API rate limiting
Rate limiting stops abuse: brute-force logins, scraping public catalogs, expensive admin requests, and flooding notification webhooks. Policies live in MongoDB and are editable from the admin app (super admins) without redeploying the server.
How a request flows
- CORS — browser origin check.
requestIdMiddleware— assigns or honorsX-Request-Id.rateLimitMiddleware— loads cached config, matches policies, updates counters, may return 429.- Route + handler — auth, validation, business logic.
If global rate limiting is disabled (enabled: false in config), step 3 does nothing useful beyond skipping work.

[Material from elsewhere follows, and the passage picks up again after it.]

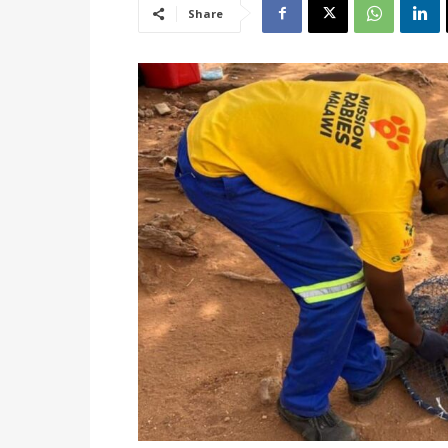
Share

Glossary (quick reference)
| Term | What it means |
|---|---|
| Policy | One rule: which URLs, which HTTP methods, how many requests allowed in a window, how to count them, and whether to block. |
| Window | A time slice (windowSeconds). Counts reset or roll when the window advances. |
| Limit | Max allowed “usage” in that policy’s sense (see Algorithms below). |
| Identity | Who we count: by IP, by logged-in user id, both (prefer user), or internal worker. |
| Mode | off / shadow / enforce-soft / enforce — whether we only observe, soft-block, or hard-block. |
| Store | Where counters live: memory (single process) or mongo (shared across instances). |
| Config cache | In-process copy of the Mongo config; refreshes about every 30 seconds after load or invalidation. |
Policy fields (what each thing does)
Each policy in the database (and in the admin UI) has these fields:
| Field | Purpose |
|---|---|
id | Stable unique key (e.g. users.read). Used in logs, events, and API paths. |
name | Human label in admin UI. |
routeGroup | Tag for reporting (groups related limits in monitoring). |
pathPrefixes | List of URL path prefixes. A request matches if its path equals a prefix or starts with prefix + '/'. Example: /api/v1/users matches /api/v1/users/me. |
methods | Optional. If set, only these HTTP methods match (uppercase in storage, e.g. GET, POST). If omitted, any method matches the paths. |
identity | ip — count per client IP. user — per Bearer access token user id (decoded without running full route auth). user_or_ip — use user id when present, else IP. internal — only applies when x-internal-key is present (worker calls). |
windowSeconds | Length of the rate window in seconds (for fixed / sliding) or the period used to derive token refill rate for token_bucket. |
limit | Maximum count (fixed/sliding) or bucket capacity (token bucket). |
algorithm | fixed — count requests in the current window. sliding — smoother estimate using current + previous window. token_bucket — burst-friendly refill (good for expensive endpoints). |
mode | off — ignore. shadow — count and log “would block” but always allow the request. enforce-soft — allow up to about 3× the limit before blocking. enforce — block when over limit. |
weight | When several policies match, they are evaluated in weight order (higher first). The most restrictive outcome (lowest remaining quota or blocked) wins for the response. |
allowlist | List of raw identity strings (e.g. ip:203.0.113.5, user:<mongoId>) that skip this policy. |
Super-admin bypass
If the user is a super admin (isAdmin: true on the user document), policies with identity: user are skipped for that user. IP-based and user_or_ip policies still apply when falling back to IP.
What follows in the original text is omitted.